Today a great big truck almost ran me down as I cowered in our frail Honda Civic, the one whose engine I replaced the other month. What a waste of a nearly new reconditioned engine it would have been not to mention human life if that truck had continued its path of lumbering ferocity. But its driver, far from having not seen us, knew we were there and wanted to just give us a little existential thrill, a near death experience before breakfast.
However this is not what caught my eye, which was: that truck has really old fashioned low-tech cartlike axles. That was really what I was thinking as the monster ground into view and loomed over us before shuddering to a halt millimetres from the car’s thin shell.
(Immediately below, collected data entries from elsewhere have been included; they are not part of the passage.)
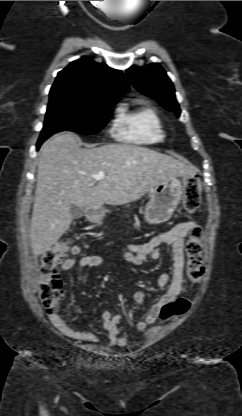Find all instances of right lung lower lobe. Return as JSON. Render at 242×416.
<instances>
[{
    "label": "right lung lower lobe",
    "mask_w": 242,
    "mask_h": 416,
    "mask_svg": "<svg viewBox=\"0 0 242 416\" xmlns=\"http://www.w3.org/2000/svg\"><path fill=\"white\" fill-rule=\"evenodd\" d=\"M44 141H45V140H38V143H37V149H39L40 145H41Z\"/></svg>",
    "instance_id": "98d812e1"
}]
</instances>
The truck was a huge one used to haul pulverized stone. It was new but the design- the heavy axles and thick cart springs dated back centuries- this is how wheeled vehicles have been built ever since the invention of steel. But strip away the gleam and glitter and all working trucks look like this. Saloon cars might have fancy suspension and integral body shells but when it comes to doing a job- cart springs and a cantilever ladder chassis is standard.
In other words trucks have reached their technological prime.
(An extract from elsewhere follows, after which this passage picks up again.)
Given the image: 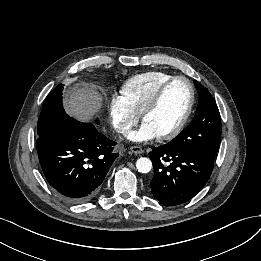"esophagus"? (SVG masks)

To attempt to improve them would be like trying to improve a table. Which is also a piece of technology, a very old one that reached its prime in prehistoric times. Actually someone did try and improve on the table in the 1970s with a design based on a flat plate of aluminium that hovered over a massive electric field generated by AC current going through specially arranged coils- the same system used for certain monorail trains. This hitech table could be any height. It could be raised or lowered with a simple dial, or even at a distance with a remote control. But strangely it never caught on. I mean never. Because tables have reached their technological prime. They do being a table better than any amount of electronics can. There is no economic, aesthetic, or even plain dumb reason why a high tech table should instantly make all normal tables redundant.
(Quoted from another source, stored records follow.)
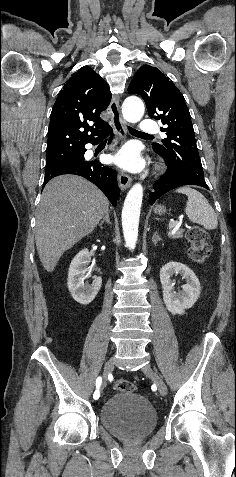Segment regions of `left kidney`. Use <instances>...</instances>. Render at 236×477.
I'll use <instances>...</instances> for the list:
<instances>
[{
	"instance_id": "1",
	"label": "left kidney",
	"mask_w": 236,
	"mask_h": 477,
	"mask_svg": "<svg viewBox=\"0 0 236 477\" xmlns=\"http://www.w3.org/2000/svg\"><path fill=\"white\" fill-rule=\"evenodd\" d=\"M180 274L186 284L182 291H174V282L171 277ZM160 281L163 288V301L166 308L173 315L184 314L186 309L191 308L200 296V282L194 272L186 265L178 262H169L160 270Z\"/></svg>"
}]
</instances>
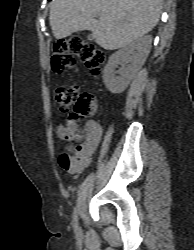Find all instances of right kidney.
<instances>
[{
	"label": "right kidney",
	"mask_w": 194,
	"mask_h": 250,
	"mask_svg": "<svg viewBox=\"0 0 194 250\" xmlns=\"http://www.w3.org/2000/svg\"><path fill=\"white\" fill-rule=\"evenodd\" d=\"M151 43L150 35L139 37L111 55L103 71V82L111 93L119 94L127 88L146 61ZM118 65L122 67L119 69V76H116L115 69Z\"/></svg>",
	"instance_id": "1"
}]
</instances>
Now you see where the kindle electronic reader comes in. It’s a high-tech table. It does lots of clever things. But it misses the point completely: a book is a piece of perfected technology- it’s reached it’s prime- it can’t be bettered, except in an economic sense by being made more cheaply or aesthetically by being made more beautiful.
Of course, for academics needing to lug a trunkful of books to a remote hideaway to read- the kindle makes good sense. For anyone with a ton of reports to refer to on an aeroplane flight- it will have its use. But for people at home, who HAVE to read on screens all day it’s madness. We want a break. I edit on paper because I need variety. Humans, believe it or not kindle people, like change. And for normal folks, who enjoy the feel of flipping back and forth with no pauses, who enjoy spilling their coffee on a paperback, who enjoy turning the page over at night before turning over to sleep, who enjoy buying their three for two before their beach holiday, who like looking at books on their shelves in their library at home- well those are technological requirements the poor old kindle just can’t meet. You see, the designers made the humongous mistake of thinking that a book is just content the way a digital track is just content. But it isn’t. A book is size, shape, smell, font, font size, author’s dedication, coffee rings and ultimately something to wipe your backside on in a tight situation. Can’t wipe your ass on a kindle even if you wanted to.
And though that would have been the right note to finish on there is the final thought, that element of apology that always comes with a bad idea: ‘we’re almost there with this thing, give it a few more years and the electronic reader’ll be perfect’. Uh? Did the Sony walkman come with a caveat? Did the CD have a label saying ‘almost OK’? Did mobile phones apologise for not being good enough? Real breakthroughs are self-evident, they don’t need explaining. If people stop using tables I’ll eat my kindle.